Pour mémoire, depuis que Me Abdoulaye Wade a quitté le gouvernement de majorité présidentielle élargie en 1997, aucun président de la République du Sénégal n’a réussi à s’entendre avec son opposition sur les aspects essentiels de la démocratie.

Comme à la fin des années 90, le contentieux porte sur le processus électoral. A l’époque Diouf, qui, lors du Conseil des ministres de l’inéluctable divorce reprocha à son ministre d’Etat de ne jamais retenir ce qu’on lui dit, fit d’importantes concessions en nommant un ministre de l’Intérieur sans coloration politique, le général Lamine Cissé en l’occurrence. Malgré cela, ses adversaires avaient monté le Front pour la régularité et la transparence des élections (Frte) pour marquer leur désaccord. C’est avec le coup de fil du président déchu à son successeur le 20 mars 2000, au matin, que l’éclaircie est revenue.

Durant les premières années du régime libéral, le Parti socialiste s’inscrivit dans une logique « d’opposition républicaine » et s’effaça au profit de Me Wade à l’occasion des obsèques du président Léopold Sédar Senghor en 2001. Mais la reconstitution du fichier électoral conduite par Me Ousmane Ngom en direction de la présidentielle de 2007 suscite des tensions croissantes, sur fond de duel au sommet de l’Etat et du Pds. A la fin 2006, Wade, maniant habilement le rameau d’olivier et le fusil de guerre, réussit à casser la dynamique unitaire de l’opposition qui ne parle pas le même langage en répondant à son appel. Ousmane Tanor Dieng et Abdoulaye Bathily  ne voyaient pas l’opportunité de dialoguer avec le pape du Sopi à deux mois de la fin de son mandat, tandis que Amath Dansokho et Moustapha Niasse  avaient donné l’air d’adhérer à une sortie de compromis. La presse de l’époque rapportait que l’alors chef de l’Etat avait proposé au leader de l’Afp le report des élections de 2007 à 2009 et un poste de vice-président. C’est dans cette atmosphère de suspicions légitimes que la Coalition populaire pour l’alternative (Cpa, qui remplaça le Cpc quelques mois plus tôt) vola en éclats. Idrissa Seck se fait hara-kiri en déférant aux « Audiences du midi ».

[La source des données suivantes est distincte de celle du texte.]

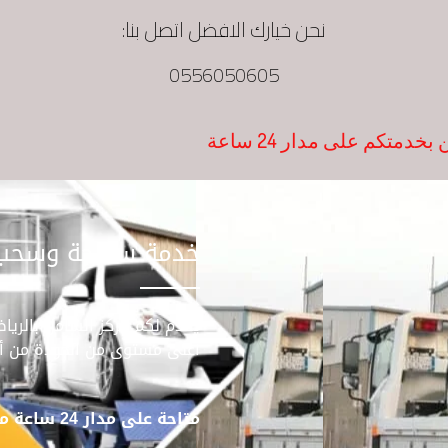
نحن خيارك الافضل اتصل بنا:
0556050605
تكم على مدار 24 ساعة
خدمة سطحة وسحب ا
يقدم لكم مركز الشامل بالر
أعلى مستوى من الجودة من أ
متاحة على مدار 24 ساعة من أجل خدمتكم .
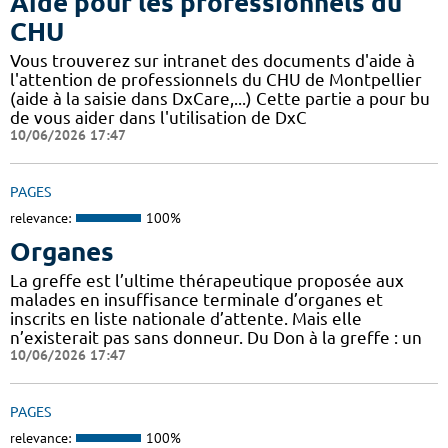
Aide pour les professionnels du
CHU
Vous trouverez sur intranet des documents d'aide à
l'attention de professionnels du CHU de Montpellier
(aide à la saisie dans DxCare,...) Cette partie a pour bu
de vous aider dans l'utilisation de DxC
10/06/2026 17:47
PAGES
relevance:
100%
Organes
La greffe est l’ultime thérapeutique proposée aux
malades en insuffisance terminale d’organes et
inscrits en liste nationale d’attente. Mais elle
n’existerait pas sans donneur. Du Don à la greffe : un
10/06/2026 17:47
PAGES
relevance:
100%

Au lendemain de la réélection du fondateur du Pds, toutes ces personnalités susnommées boycottent les législatives de juin 2007, en contestant les résultats de la présidentielle. A l’exception de Rewmi de Idy (qui retourna au Pds en janvier 2009), le reste de l’opposition significative (rejointe plus tard par Macky Sall alors débarqué du perchoir du Parlement) se réarme dans le cadre des Assises nationales lancées en 2008. Tout ce beau monde, y compris Idrissa Seck qui a été de nouveau exclu du parti libéral pour s’être entêté à théoriser une « dévolution monarchique du pouvoir », renforcé par la société civile, travaillera avec succès au départ de Wade dans le Mouvement du 23 juin.

 

Rien de changé sous le soleil depuis 2012 ! 

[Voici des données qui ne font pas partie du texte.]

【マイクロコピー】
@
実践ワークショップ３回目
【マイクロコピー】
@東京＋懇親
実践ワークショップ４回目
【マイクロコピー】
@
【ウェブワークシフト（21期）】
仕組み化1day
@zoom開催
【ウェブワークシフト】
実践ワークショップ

Le mal refait surface sous Macky Sall avec la réactivation de la CREI et l’emprisonnement du maire de Dakar. Le quatrième président de la République du Sénégal est accusé d’avoir  instrumentalisé la justice pour écarter, à la florentine, de sérieux concurrents.  Le vote de la loi sur le parrainage en avril 2018 fait perdre tout espoir de consensus dans la perspective de la présidentielle de 2019. Réélu avec plus de 57% des suffrages, Macky, contesté par ses adversaires, mais porteur d’un projet d’amnistie en faveur de Karim et de Khalifa, appelle au dialogue.

Réussira-t-il là où Diouf et Wade avaient échoué  ou cherche-il tout simplement à conférer à sa réélection la légitimité requise ? On aura constaté que le président Sall a été jusqu’au-boutiste sur le dossier Aly Ngouye Ndiaye et sur bien d’autres questions où pouvoir et opposition étaient à couteaux tirés avant l’élection du 24 février 2019. Pour l’heure, le silence que Idrissa Seck et Ousmane Sonko réservent à son appel au dialogue, prédisposent à croire que le vent de dégel ne souffle que dans un sens. Qu’à défaut de voir le Pds -qui pourrait négocier la libération totale de Karim Wade – la bande à Madické Niang ou encore le Pur répondre favorablement, cette volonté de dialogue risque de déboucher sur un monologue.